(TASK DESCRIPTION) Set out exactly every line of the entries below, starting at the line that holds "Primeira troca sem custo" and stopping after the line that holds "lentille de tube de 200 mm)".

#### THE RECORDS ####

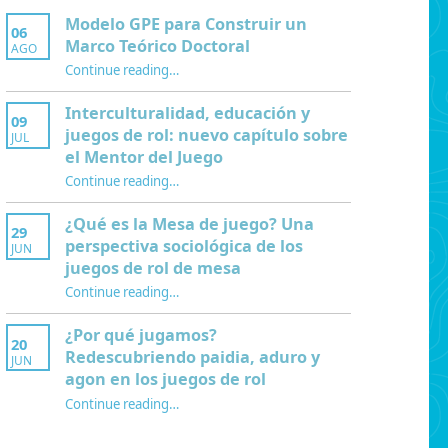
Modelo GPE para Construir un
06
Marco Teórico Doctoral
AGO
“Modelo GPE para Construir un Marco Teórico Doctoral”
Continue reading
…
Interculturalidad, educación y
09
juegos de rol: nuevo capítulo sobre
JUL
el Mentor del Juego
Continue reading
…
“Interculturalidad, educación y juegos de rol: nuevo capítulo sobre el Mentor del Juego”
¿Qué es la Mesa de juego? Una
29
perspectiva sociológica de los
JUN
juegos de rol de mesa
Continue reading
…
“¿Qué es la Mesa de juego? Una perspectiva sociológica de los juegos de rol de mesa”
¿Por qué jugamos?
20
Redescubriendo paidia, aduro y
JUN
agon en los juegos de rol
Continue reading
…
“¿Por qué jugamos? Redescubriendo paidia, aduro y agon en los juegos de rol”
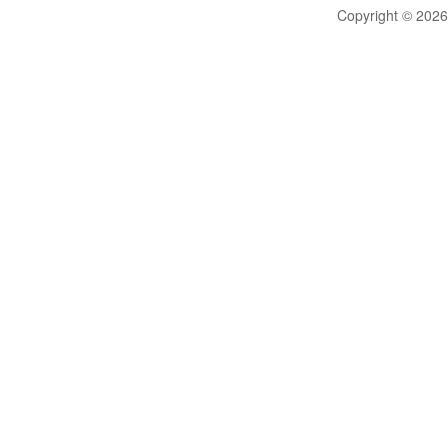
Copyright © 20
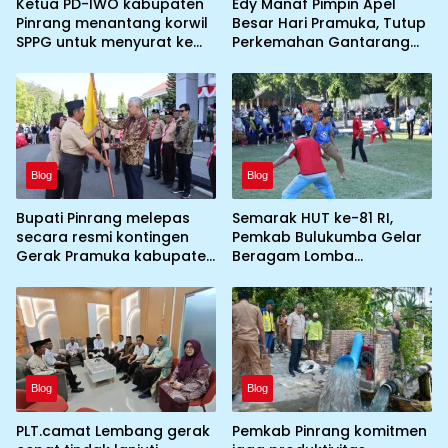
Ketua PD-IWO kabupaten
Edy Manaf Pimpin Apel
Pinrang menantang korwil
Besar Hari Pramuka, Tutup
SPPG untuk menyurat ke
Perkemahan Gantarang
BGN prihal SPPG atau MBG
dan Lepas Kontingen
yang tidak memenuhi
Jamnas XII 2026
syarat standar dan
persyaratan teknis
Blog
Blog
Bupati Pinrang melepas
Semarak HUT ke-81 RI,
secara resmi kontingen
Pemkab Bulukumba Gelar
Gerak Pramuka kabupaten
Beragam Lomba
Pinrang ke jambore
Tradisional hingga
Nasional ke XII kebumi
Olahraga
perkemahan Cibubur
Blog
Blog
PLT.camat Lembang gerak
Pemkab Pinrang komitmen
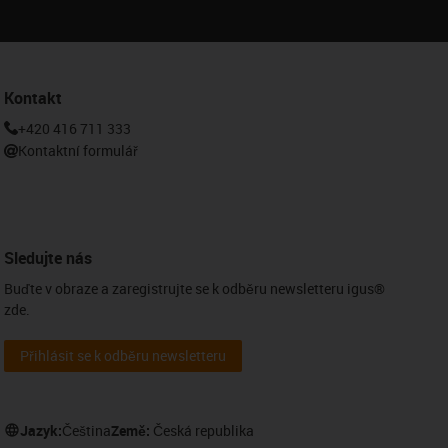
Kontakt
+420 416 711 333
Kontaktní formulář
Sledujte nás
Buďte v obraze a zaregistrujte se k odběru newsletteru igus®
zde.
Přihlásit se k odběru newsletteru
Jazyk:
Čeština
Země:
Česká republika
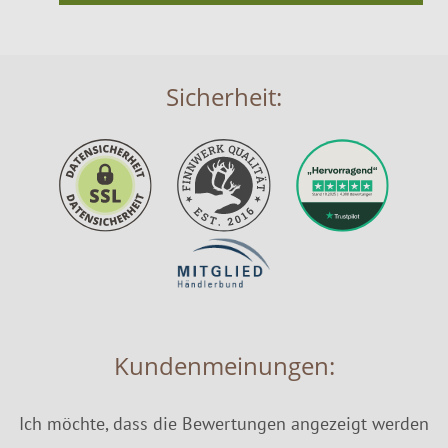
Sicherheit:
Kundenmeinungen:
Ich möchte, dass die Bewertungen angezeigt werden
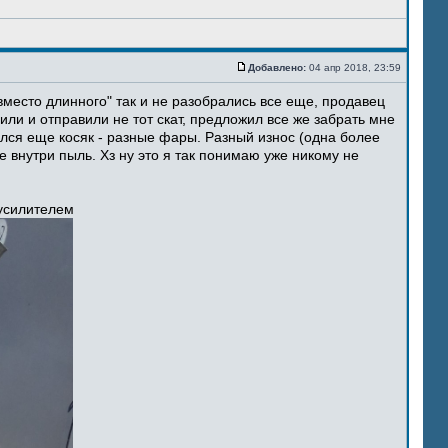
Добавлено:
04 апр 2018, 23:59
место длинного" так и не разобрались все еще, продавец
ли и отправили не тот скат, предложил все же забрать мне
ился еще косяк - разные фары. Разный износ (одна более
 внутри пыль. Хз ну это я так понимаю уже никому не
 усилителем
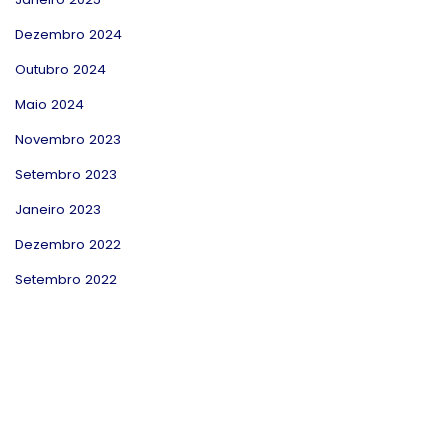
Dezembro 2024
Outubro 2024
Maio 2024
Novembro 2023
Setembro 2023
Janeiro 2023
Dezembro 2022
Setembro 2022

####
#### THE RECORDS ####

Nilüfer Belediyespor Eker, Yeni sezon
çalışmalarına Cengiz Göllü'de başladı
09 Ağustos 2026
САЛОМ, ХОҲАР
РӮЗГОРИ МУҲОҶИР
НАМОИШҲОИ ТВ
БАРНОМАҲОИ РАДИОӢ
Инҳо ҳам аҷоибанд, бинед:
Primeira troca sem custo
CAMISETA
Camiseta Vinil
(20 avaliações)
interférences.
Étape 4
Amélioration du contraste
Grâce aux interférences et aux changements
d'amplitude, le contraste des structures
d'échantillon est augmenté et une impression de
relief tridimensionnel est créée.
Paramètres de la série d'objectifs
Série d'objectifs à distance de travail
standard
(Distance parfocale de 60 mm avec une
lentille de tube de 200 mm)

####

(RESPONSE)
Primeira troca sem custo
CAMISETA
Camiseta Vinil
(20 avaliações)
interférences.
Étape 4
Amélioration du contraste
Grâce aux interférences et aux changements
d'amplitude, le contraste des structures
d'échantillon est augmenté et une impression de
relief tridimensionnel est créée.
Paramètres de la série d'objectifs
Série d'objectifs à distance de travail
standard
(Distance parfocale de 60 mm avec une
lentille de tube de 200 mm)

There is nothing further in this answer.